Introduction

CUDA (Compute Unified Device Architecture) is a parallel computing platform and application programming language specifically designed to target Nvidia GPUs. It is a software abstraction to code “hardware parallel” and in this brief article, we contrast the CUDA programming abstraction to what Vitis offers.


CUDA and Vitis

CUDA

In a nutshell, designing with CUDA amounts to coding for a large vectorizable loopi in a bottom-up fashion, where each vector element is coded as a kernel whose code implements one thread. In the CUDA programming abstraction, the series of sequential instructions in the thread are assigned to blocks, which themselves scale up in a grid. The CUDA compiler then manages the threads within a given block and organizes them as physical groups called warps. A CUDA block is assigned to a streaming multiprocessor (SM) optionally offering access to its high-speed shared memory.

The designer assesses how the application can take advantage of the GPU hardware and tweaks the CUDA code to create as many concurrent threads as possible while also optimizing memory accesses.

Often the designer would simply reuse a library that may already address the type of compute workload needed.

Vitis

Unlike a GPU, an FPGA (Field Programmable Gate Array) is not pre-compartmented as an array of streaming multiprocessors, it is instead a whole slate of logic with columns of memories and math compute elements (the DSP blocks). In addition, dedicated computational blocks (the AIE engines) are found in the Versal AI Core series devices. 

Fig 1: Contrasting a GPU and a FPGA

Fig 1: Contrasting a GPU and a FPGA

To map high-level C++ abstractions in Vitis, the C++ kernels come in two main forms:

  • High-level synthesis (HLS) code for the array of logic and columns of memories. The code can run directly on a CPU for emulation and pragmas combined with specific coding styles describe various levels of parallelism at the instruction or task level. This style of coding C++ with pragma is closer to OpenMP than CUDA

  • Graph-based descriptions for AI Engines kernels with scalar or vector processing. This abstraction is specifically designed for the AIE engines found in the Versal AI Core series.

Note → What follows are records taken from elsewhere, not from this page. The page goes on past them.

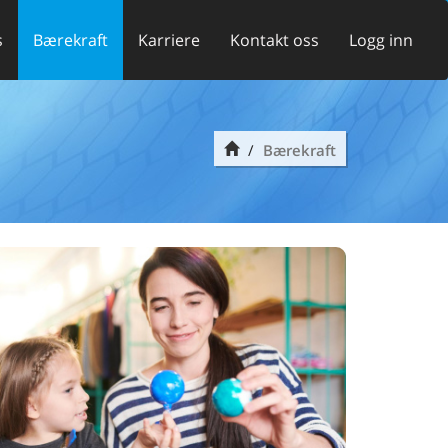
s
Bærekraft
Karriere
Kontakt oss
Logg inn
Bærekraft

Unlike CUDA, Vitis makes no assumption of a main vectorized loop in Vitis, it is only one of the many possible micro-code architectures that can be expressed. In fact, an equivalent to the SIMT structure of the GPU could be coded as an unrolled loop calling a function representing the thread in its body. But C++ and HLS can implement several additional micro-code architectures other than top unrolled loops and can mix serial and parallel code within the same kernel. 

The Vitis kernel code on the right loosely describes an equivalent of CUDA threads in a C++ function “thread.” 
The top main loop is explicitly unrolled via the UNROLL pragma.

    ...
// Compute vector elements
void thread(...) {
#pragma HLS INLINE off
  ...;
}
...
// TOP loop for full vector
loop: for (...) {
#pragma HLS UNROLL
    thread(...);
}

C++ HLS micro-architecture for threads…

Vitis also offers numerous open-source libraries to get the best performance on many common functions.

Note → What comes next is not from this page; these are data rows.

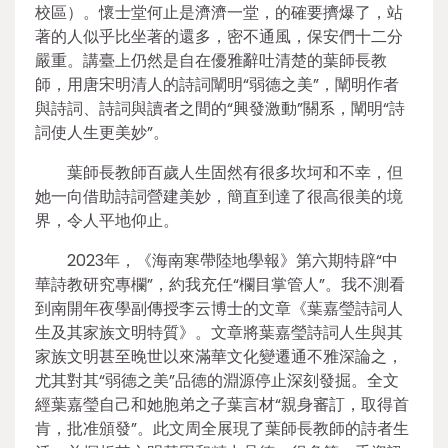
校區）。懷士堂何止是濟濟一堂，的確要擠爆了，站
著的人似乎比坐著的還多，密不通風，保安們十二分
嚴重。講臺上仍然是自在優雅辭吐清楚的葉師長教
師，用唐宋明清人的詩詞闡明“弱德之美”，闡明作者
與詩詞、詩詞與讀者之間的“興發激動”關系，闡明“詩
詞使人生更美妙”。
葉師長教師百歲人生固然有很多坎坷和不幸，但
她一向借助詩詞營建美妙，簡直到達了很高很美的境
界，令人平地仰止。
2023年，《海南寒帶陸地學報》第六期特辟“中
華詩教研究專欄”，約我充任“欄目掌管人”。我不測看
到南開年夜學副傳授李云博士的文章《葉嘉瑩詩詞人
生及其家族文明特質》。文章將葉嘉瑩詩詞人生與其
家族文明甚至晚世以來滿華文化變遷通不雅深論之，
尤其對其“弱德之美”品德的淵源停止深刻發掘。全文
經葉嘉瑩自己和她胞弟之子葉言材“親身審訂，取得首
肯，批准頒發”。此文周全展現了葉師長教師的詩者生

Contrasting Programming Concepts for CUDA and Vitis

There are several differences between CUDA and Vitis, the programming model and the terminology are different. The following table discusses a few concepts to highlight and explain the differences

 

CUDA for the GPU

C++ for the FPGA

Philosophy, general approach

Application is treated as a large vectorized loop, each thread computes an element of the vector. 
Developer optimizes memory accesses and GPU occupancy.

Several micro-architectures with recommended coding styles for task parallelism.

The application is C++ with compiler directives (pragmas) that control parallelism, interfaces, data type precision, and more…

Kernel connectivity, interfaces, 
platform.

Fixed connectivity, managed automatically.

Parallel or optionally serial in the case of kernel to kernel connections.

User customizes the bus sizes.

C++ compatibility

The CUDA code cannot run directly on the CPU but can be emulated.

The kernel code can be compiled by GCC to run directly on the CPU (possibly including path to special libraries for streams and arbitrary precision types)

Grid/Block/Thread 
Micro-architecture

Threads are computed in parallel as part of a vectorized loop.

User chooses the level of parallelism, controls the interface width and tweaks data type precision wherever possible.

Barrier synchronization

Threads might run independently of each other and cause race conditions. 
CUDA provides mechanisms and libraries to control thread execution.

The C for high-level synthesis guarantees correctness to the original C++ description and would require the user to add barriers in the code. 

Data types

Native hardware support for floating-point operations (32-bit). Supports double and reduced precision floating point (16-bit). Supports select integer bit width.

Supports mixed-precision Tensor Core TF32.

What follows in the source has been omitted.